Armament against the birds, protected by the Federal 1918 Migratory Bird Treaty Act ,which prevents disturbing or removing them while nesting, also includes a noisy propane-powered cannon from the city's compliance department, the Fort Worth Star-Telegram reported Tuesday.
The idea is to make enough noise to keep the birds from nesting. Few precautions were taken last summer, resulting in bird droppings on driveways, lawns that turned brown and the air filled with flies and stench, the newspaper said.
"It was a biblical plague," said James Burr, an air horn-wielding resident of the city's Tanglewood area. "It ruined our summer and our opportunities to go outside."
After the egrets flew to their winter home, the local Tanglewood Neighborhood Association devised a plan to trim tree branches and encourage residents to arm themselves with noisemakers.

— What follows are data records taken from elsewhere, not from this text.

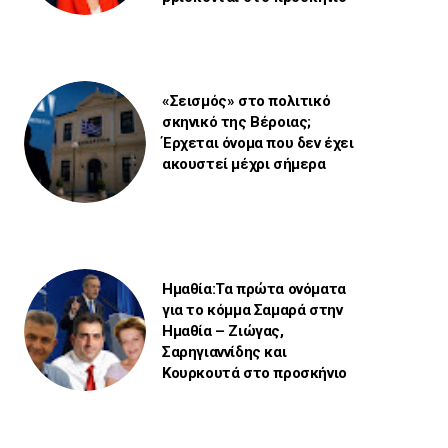
«Σεισμός» στο πολιτικό
σκηνικό της Βέροιας;
Έρχεται όνομα που δεν έχει
ακουστεί μέχρι σήμερα
Ημαθία:Τα πρώτα ονόματα
για το κόμμα Σαμαρά στην
Ημαθία – Ζιώγας,
Σαρηγιαννίδης και
Κουρκουτά στο προσκήνιο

U.S. Fish and Wildlife officials said there are no plans to take the egrets off the protected list although their reason for being on the list, use of their feathers to decorate women's hats, may no longer be a factor.
While the birds are considered a nuisance, permits are available to remove them, but officials say they seek a system in which humans and nature can co-exist.
"We don't want the birds to get too used to coming here," said Bill Campbell, neighborhood association president. "We will probably have to do this [scare off the birds] every year."